§ **THE TASK**
Look through the listing underneath for "activated", and copy every line that has it.
START PROVIDED MATERIAL
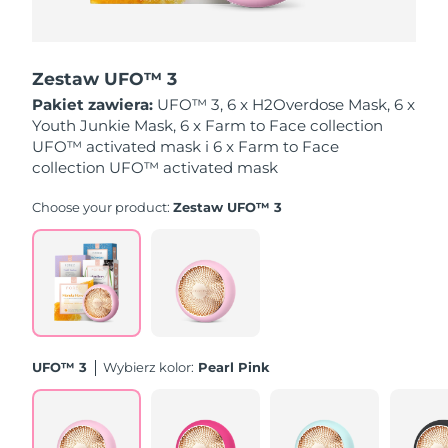
Oczekiwany czas dostawy
Holandia
8/9/26
Zestaw UFO™ 3
Oczekiwany czas dostawy
Pakiet zawiera:
UFO™ 3, 6 x H2Overdose Mask, 6 x
Nowa Zelandia
8/9/26
Youth Junkie Mask, 6 x Farm to Face collection
UFO™ activated mask i 6 x Farm to Face
Oczekiwany czas dostawy
collection UFO™ activated mask
Norwegia
8/9/26
Choose your product:
Zestaw UFO™ 3
Oczekiwany czas dostawy
Oman
8/12/26
Oczekiwany czas dostawy
Filipiny
8/12/26
Oczekiwany czas dostawy
Polska
8/10/26
UFO™ 3
Wybierz kolor:
Pearl Pink
Oczekiwany czas dostawy
Portugalia
8/9/26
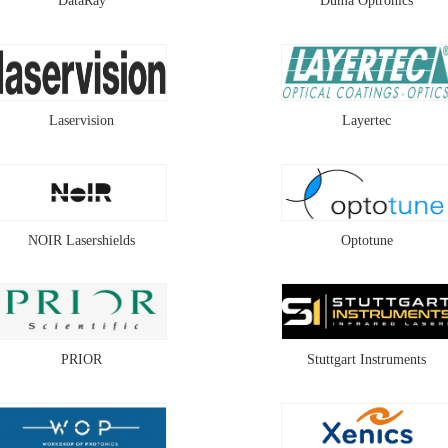
DataRay
Duma Optronics
Laservision
Layertec
NOIR Lasershields
Optotune
PRIOR
Stuttgart Instruments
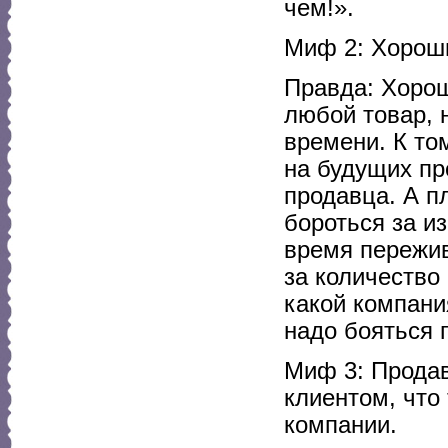
чем!».
Миф 2: Хороши
Правда: Хорош
любой товар, н
времени. К то
на будущих пр
продавца. А п
бороться за и
время пережив
за количество
какой компани
надо бояться 
Миф 3: Продав
клиентом, что 
компании.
END PROVIDED MATERIAL
§ **ANSWER TO THIS TASK**
UFO™ activated mask i 6 x Farm to Face
collection UFO™ activated mask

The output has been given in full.